John Simpson has claimed that he engineered Frederick Forsyth’s sacking from the BBC for spreading “propaganda” about the Biafran War.
Forsyth, who died earlier this week, maintained that he quit his job as a BBC foreign correspondent because he was fed up with his bosses, who thought he was biased in favour of the Biafran fight for independence.
But Simpson, the BBC’s world affairs editor, says he was instrumental in Forsyth’s exit, and suggested that Forsyth might never have written The Day of the Jackal were it not for his intervention.
He wrote on X, formerly Twitter: “The Times obit on Freddie Forsyth says he left the BBC in 1967 because he displeased powerful people by his reporting from Biafra. Not quite.

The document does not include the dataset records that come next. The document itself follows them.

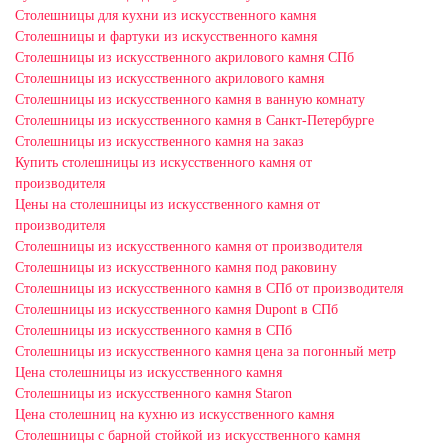
Столешницы для кухни из искусственного камня
Столешницы и фартуки из искусственного камня
Столешницы из искусственного акрилового камня СПб
Столешницы из искусственного акрилового камня
Столешницы из искусственного камня в ванную комнату
Столешницы из искусственного камня в Санкт-Петербурге
Столешницы из искусственного камня на заказ
Купить столешницы из искусственного камня от
производителя
Цены на столешницы из искусственного камня от
производителя
Столешницы из искусственного камня от производителя
Столешницы из искусственного камня под раковину
Столешницы из искусственного камня в СПб от производителя
Столешницы из искусственного камня Dupont в СПб
Столешницы из искусственного камня в СПб
Столешницы из искусственного камня цена за погонный метр
Цена столешницы из искусственного камня
Столешницы из искусственного камня Staron
Цена столешниц на кухню из искусственного камня
Столешницы с барной стойкой из искусственного камня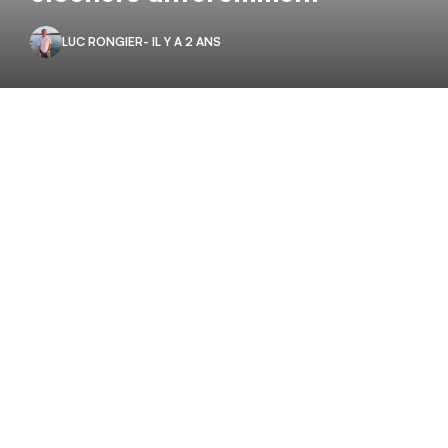
LUC RONGIER
- IL Y A 2 ANS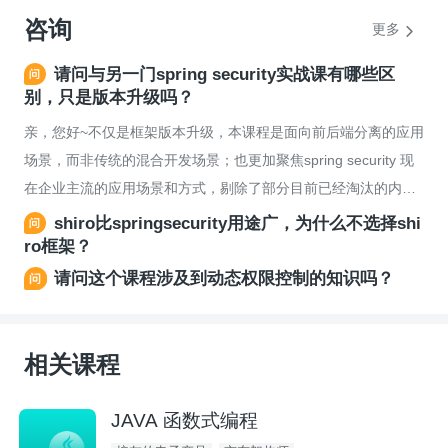
咨询
更多
请问与另一门spring security实战课有哪些区
别，只是版本升级吗？
亲，您好~不仅是框架版本升级，本课程是面向前后端分离的应用
场景，而非传统的混合开发场景；也更加聚焦spring security 现
在企业主流的应用场景和方式，剔除了部分目前已经淘汰的内
容。认证方面多了多因子认证，LDAP 和 数据库多认证源组合认
shiro比springsecurity用途广，为什么不选择shi
证。授权方面多了OAuth2，角色分级，角色/权限机制，安全注
ro框架？
解等。此外我们是从单机认证到多个微服务认证的全覆盖，您可
请问这个课程涉及到动态权限控制的知识吗？
以看下课程介绍也中的详细介绍，感谢关注！祝您学习愉快~
相关课程
JAVA 函数式编程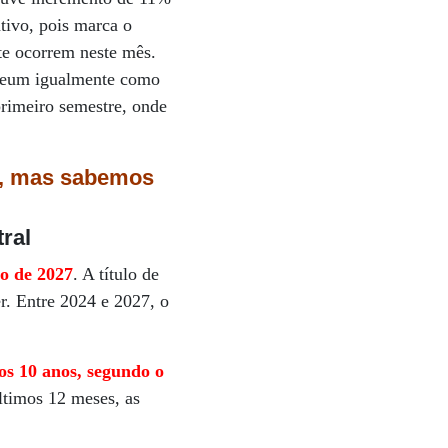
tivo, pois marca o
e ocorrem neste mês.
ereum igualmente como
imeiro semestre, onde
á, mas sabemos
ral
o de 2027
. A título de
r. Entre 2024 e 2027, o
os 10 anos, segundo o
ltimos 12 meses, as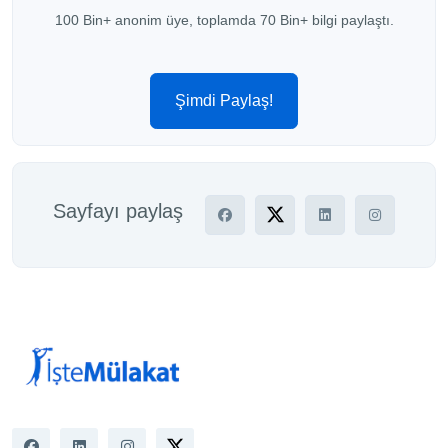
100 Bin+ anonim üye, toplamda 70 Bin+ bilgi paylaştı.
Şimdi Paylaş!
Sayfayı paylaş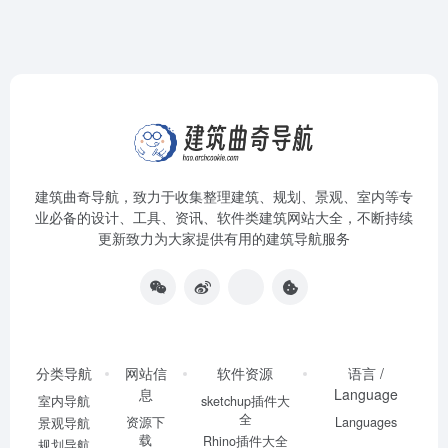
建筑曲奇导航
，致力于收集整理建筑、规划、景观、室内等专
业必备的设计、工具、资讯、软件类建筑网站大全，不断持续
更新致力为大家提供有用的建筑导航服务
分类导航
网站信
软件资源
语言 /
息
Language
室内导航
sketchup插件大
全
资源下
Languages
景观导航
载
Rhino插件大全
规划导航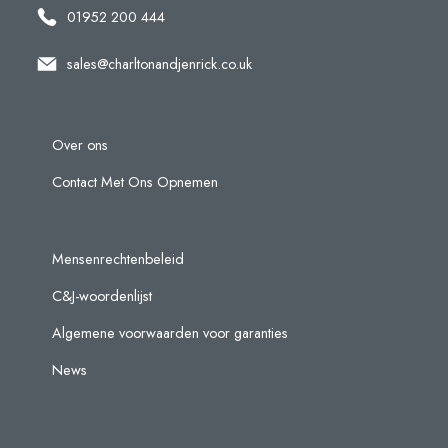
01952 200 444
sales@charltonandjenrick.co.uk
Over ons
Contact Met Ons Opnemen
Mensenrechtenbeleid
C&J-woordenlijst
Algemene voorwaarden voor garanties
News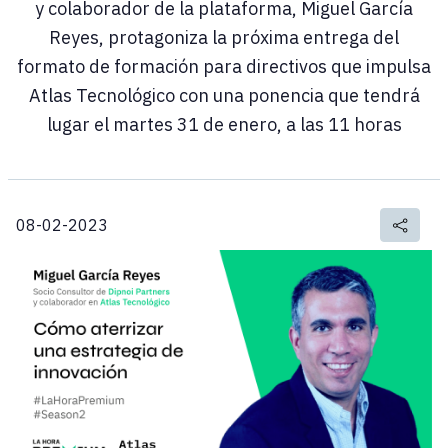
y colaborador de la plataforma, Miguel García
Reyes, protagoniza la próxima entrega del
formato de formación para directivos que impulsa
Atlas Tecnológico con una ponencia que tendrá
lugar el martes 31 de enero, a las 11 horas
08-02-2023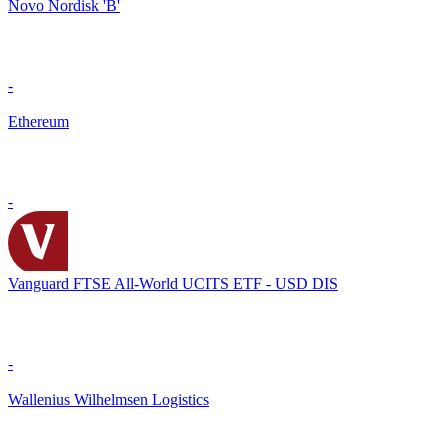
Novo Nordisk 'B'
-
Ethereum
-
Vanguard FTSE All-World UCITS ETF - USD DIS
-
Wallenius Wilhelmsen Logistics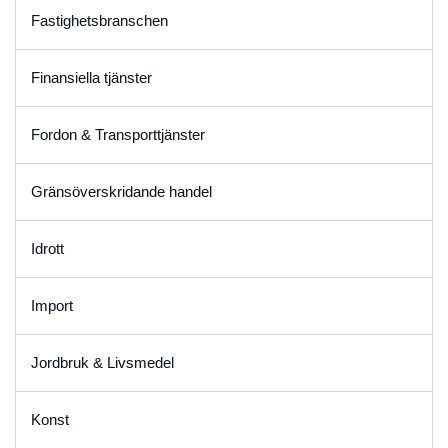
Fastighetsbranschen
Finansiella tjänster
Fordon & Transporttjänster
Gränsöverskridande handel
Idrott
Import
Jordbruk & Livsmedel
Konst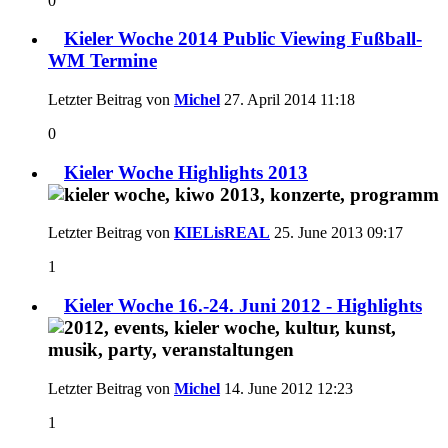
0
Kieler Woche 2014 Public Viewing Fußball-
WM Termine
Letzter Beitrag von
Michel
27. April 2014
11:18
0
Kieler Woche Highlights 2013
Letzter Beitrag von
KIELisREAL
25. June 2013
09:17
1
Kieler Woche 16.-24. Juni 2012 - Highlights
Letzter Beitrag von
Michel
14. June 2012
12:23
1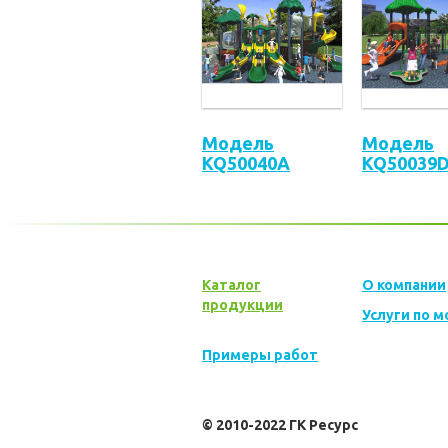
Модель
Модель
KQ50040A
KQ50039
Каталог
О компании
продукции
Услуги по 
Примеры работ
© 2010-2022 ГК Ресурс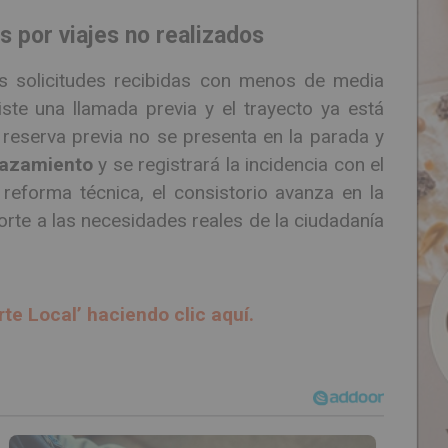
s por viajes no realizados
as solicitudes recibidas con menos de media
ste una llamada previa y el trayecto ya está
eserva previa no se presenta en la parada y
lazamiento
y se registrará la incidencia con el
 reforma técnica, el consistorio avanza en la
orte a las necesidades reales de la ciudadanía
rte Local’ haciendo clic aquí.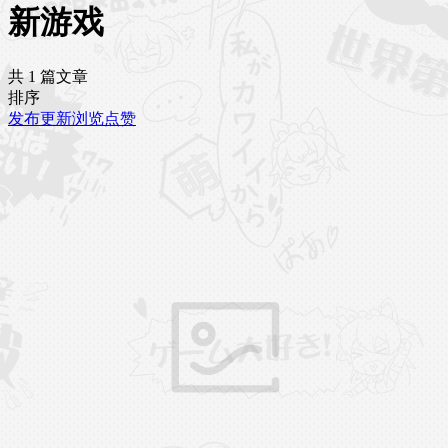
新游戏
共 1 篇文章
排序
发布
更新
浏览
点赞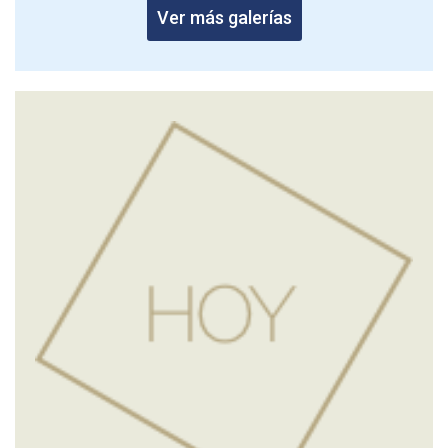
Ver más galerías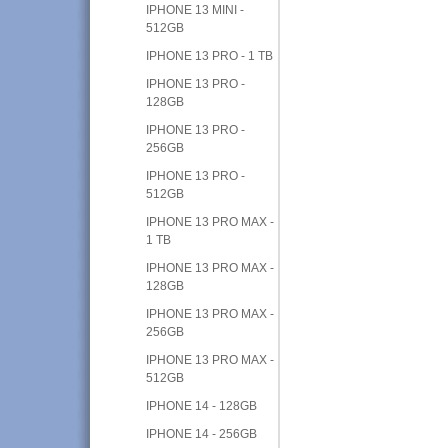
IPHONE 13 MINI -
512GB
IPHONE 13 PRO - 1 TB
IPHONE 13 PRO -
128GB
IPHONE 13 PRO -
256GB
IPHONE 13 PRO -
512GB
IPHONE 13 PRO MAX -
1 TB
IPHONE 13 PRO MAX -
128GB
IPHONE 13 PRO MAX -
256GB
IPHONE 13 PRO MAX -
512GB
IPHONE 14 - 128GB
IPHONE 14 - 256GB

“As a very junior BBC subeditor, I spotted how he was introducing Biafran propaganda into his reports and told my boss. Forsyth was sacked – and went on to write one of the best thrillers ever.”
Writing for The Telegraph more than 20 years ago, Simpson said: “As an extremely lowly subeditor in the BBC radio newsroom, I had to put Mr Forsyth’s Biafran dispatches on the air.
“Even at the age of 23, I could see that he had accepted the Biafran line entirely. He was reporting propaganda as fact.
“Eventually he announced, without any qualification, that Biafra had shot down (as far as I remember) 16 federal Nigerian aircraft.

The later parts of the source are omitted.